* Instructions for the task: Omit the images and retype the records verbatim.
━━━ Provided material ━━━
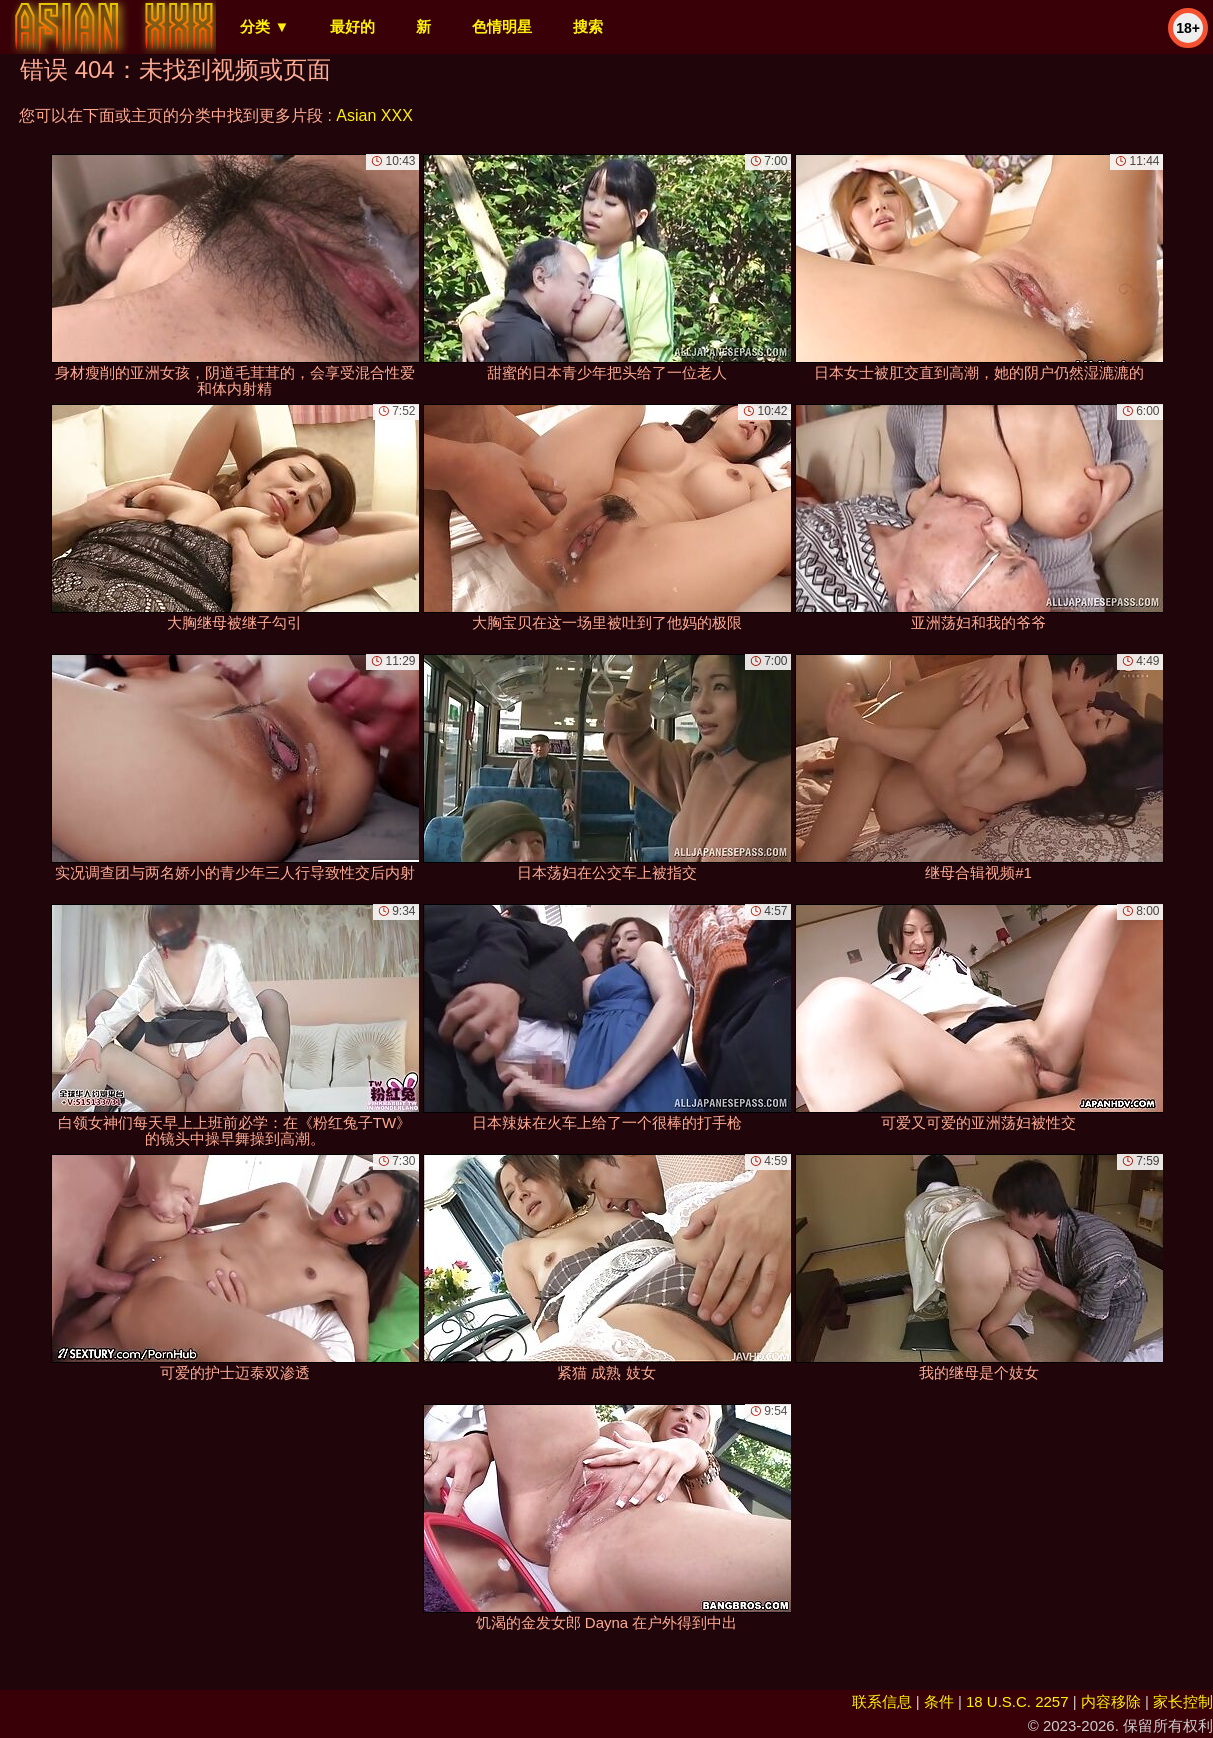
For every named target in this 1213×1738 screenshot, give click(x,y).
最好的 (352, 26)
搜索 (588, 26)
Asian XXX (374, 115)
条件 (939, 1701)
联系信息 (882, 1701)
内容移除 (1111, 1701)
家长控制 (1183, 1701)
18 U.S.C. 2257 (1017, 1701)
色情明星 (502, 26)
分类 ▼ (264, 26)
━━━
* Response:
For every named target in this 1213×1738 screenshot, give click(x,y).
最好的 (352, 26)
搜索 (588, 26)
Asian XXX (374, 115)
条件 (939, 1701)
联系信息 (882, 1701)
内容移除 (1111, 1701)
家长控制 (1183, 1701)
18 U.S.C. 2257 (1017, 1701)
色情明星 (502, 26)
分类 ▼ (264, 26)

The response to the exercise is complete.